■ **Work task**
Write out all the entries below without any change.

■ **Given entries**
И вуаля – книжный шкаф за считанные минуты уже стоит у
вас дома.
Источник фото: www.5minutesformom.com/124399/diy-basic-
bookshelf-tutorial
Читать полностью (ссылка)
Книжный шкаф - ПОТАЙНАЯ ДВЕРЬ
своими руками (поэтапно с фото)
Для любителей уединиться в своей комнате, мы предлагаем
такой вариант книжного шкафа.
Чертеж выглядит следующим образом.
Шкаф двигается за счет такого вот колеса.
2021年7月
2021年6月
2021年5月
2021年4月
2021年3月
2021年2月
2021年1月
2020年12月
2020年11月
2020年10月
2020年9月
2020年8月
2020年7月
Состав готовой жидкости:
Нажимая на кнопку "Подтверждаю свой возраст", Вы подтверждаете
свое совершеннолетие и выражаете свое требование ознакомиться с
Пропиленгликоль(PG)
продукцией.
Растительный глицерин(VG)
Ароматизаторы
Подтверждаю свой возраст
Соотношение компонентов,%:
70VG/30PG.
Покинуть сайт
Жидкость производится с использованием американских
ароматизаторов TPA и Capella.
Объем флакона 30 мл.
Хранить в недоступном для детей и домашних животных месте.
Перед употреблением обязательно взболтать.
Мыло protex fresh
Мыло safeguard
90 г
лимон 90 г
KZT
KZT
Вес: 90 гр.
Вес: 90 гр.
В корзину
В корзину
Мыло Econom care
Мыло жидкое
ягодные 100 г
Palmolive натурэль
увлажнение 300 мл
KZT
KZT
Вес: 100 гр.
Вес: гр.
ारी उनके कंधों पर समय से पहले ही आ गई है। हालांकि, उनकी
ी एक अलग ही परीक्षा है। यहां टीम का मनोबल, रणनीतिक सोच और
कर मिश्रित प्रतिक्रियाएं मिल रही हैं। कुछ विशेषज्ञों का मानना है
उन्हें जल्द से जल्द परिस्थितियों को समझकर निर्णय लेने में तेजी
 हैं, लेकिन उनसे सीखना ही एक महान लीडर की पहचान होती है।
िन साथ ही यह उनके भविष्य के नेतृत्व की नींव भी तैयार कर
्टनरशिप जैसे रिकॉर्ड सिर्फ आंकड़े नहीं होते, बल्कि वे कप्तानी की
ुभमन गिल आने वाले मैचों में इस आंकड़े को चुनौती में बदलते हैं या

■ **Answer below**
И вуаля – книжный шкаф за считанные минуты уже стоит у
вас дома.
Источник фото: www.5minutesformom.com/124399/diy-basic-
bookshelf-tutorial
Читать полностью (ссылка)
Книжный шкаф - ПОТАЙНАЯ ДВЕРЬ
своими руками (поэтапно с фото)
Для любителей уединиться в своей комнате, мы предлагаем
такой вариант книжного шкафа.
Чертеж выглядит следующим образом.
Шкаф двигается за счет такого вот колеса.
2021年7月
2021年6月
2021年5月
2021年4月
2021年3月
2021年2月
2021年1月
2020年12月
2020年11月
2020年10月
2020年9月
2020年8月
2020年7月
Состав готовой жидкости:
Нажимая на кнопку "Подтверждаю свой возраст", Вы подтверждаете
свое совершеннолетие и выражаете свое требование ознакомиться с
Пропиленгликоль(PG)
продукцией.
Растительный глицерин(VG)
Ароматизаторы
Подтверждаю свой возраст
Соотношение компонентов,%:
70VG/30PG.
Покинуть сайт
Жидкость производится с использованием американских
ароматизаторов TPA и Capella.
Объем флакона 30 мл.
Хранить в недоступном для детей и домашних животных месте.
Перед употреблением обязательно взболтать.
Мыло protex fresh
Мыло safeguard
90 г
лимон 90 г
KZT
KZT
Вес: 90 гр.
Вес: 90 гр.
В корзину
В корзину
Мыло Econom care
Мыло жидкое
ягодные 100 г
Palmolive натурэль
увлажнение 300 мл
KZT
KZT
Вес: 100 гр.
Вес: гр.
ारी उनके कंधों पर समय से पहले ही आ गई है। हालांकि, उनकी
ी एक अलग ही परीक्षा है। यहां टीम का मनोबल, रणनीतिक सोच और
कर मिश्रित प्रतिक्रियाएं मिल रही हैं। कुछ विशेषज्ञों का मानना है
उन्हें जल्द से जल्द परिस्थितियों को समझकर निर्णय लेने में तेजी
 हैं, लेकिन उनसे सीखना ही एक महान लीडर की पहचान होती है।
िन साथ ही यह उनके भविष्य के नेतृत्व की नींव भी तैयार कर
्टनरशिप जैसे रिकॉर्ड सिर्फ आंकड़े नहीं होते, बल्कि वे कप्तानी की
ुभमन गिल आने वाले मैचों में इस आंकड़े को चुनौती में बदलते हैं या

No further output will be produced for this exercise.